I have a dream that my four little children will one day live in a nation where they will not be judged by the color of their skin but by the content of their character.

I have a dream today!

I have a dream that one day, down in Alabama, with its vicious racists, with its governor having his lips dripping with the words of “interposition” and “nullification” — one day right there in Alabama little black boys and black girls will be able to join hands with little white boys and white girls as sisters and brothers.

I have a dream today!

I have a dream that one day every valley shall be exalted, and every hill and mountain shall be made low, the rough places will be made plain, and the crooked places will be made straight; “and the glory of the Lord shall be revealed and all flesh shall see it together.”

This is our hope, and this is the faith that I go back to the South with.

With this faith, we will be able to hew out of the mountain of despair a stone of hope. With this faith, we will be able to transform the jangling discords of our nation into a beautiful symphony of brotherhood. With this faith, we will be able to work together, to pray together, to struggle together, to go to jail together, to stand up for freedom together, knowing that we will be free one day.

And this will be the day — this will be the day when all of God’s children will be able to sing with new meaning:

My country ’tis of thee, sweet land of liberty, of thee I sing.
Land where my fathers died, land of the Pilgrim’s pride,
From every mountainside, let freedom ring!
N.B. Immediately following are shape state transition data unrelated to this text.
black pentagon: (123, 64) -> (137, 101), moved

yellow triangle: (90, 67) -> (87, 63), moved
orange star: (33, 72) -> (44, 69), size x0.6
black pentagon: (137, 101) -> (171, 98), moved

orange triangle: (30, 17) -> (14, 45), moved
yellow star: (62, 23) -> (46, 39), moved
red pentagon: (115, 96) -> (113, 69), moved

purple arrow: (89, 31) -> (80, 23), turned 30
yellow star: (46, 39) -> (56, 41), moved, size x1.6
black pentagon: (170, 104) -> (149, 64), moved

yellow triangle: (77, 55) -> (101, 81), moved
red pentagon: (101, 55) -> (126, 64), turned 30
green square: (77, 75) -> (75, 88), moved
And if America is to be a great nation, this must become true.
And so let freedom ring from the prodigious hilltops of New Hampshire.

Let freedom ring from the mighty mountains of New York.
Let freedom ring from the heightening Alleghenies of Pennsylvania.
Let freedom ring from the snow-capped Rockies of Colorado.
Let freedom ring from the curvaceous slopes of California.

But not only that:
Let freedom ring from Stone Mountain of Georgia.
Let freedom ring from Lookout Mountain of Tennessee.
Let freedom ring from every hill and molehill of Mississippi.
From every mountainside, let freedom ring.

And when this happens, when we allow freedom ring, when we let it ring from every village and every hamlet, from every state and every city, we will be able to speed up that day when all of God’s children, black men and white men, Jews and Gentiles, Protestants and Catholics, will be able to join hands and sing in the words of the old Negro spiritual:

Free at last! Free at last!
Thank God Almighty, we are free at last!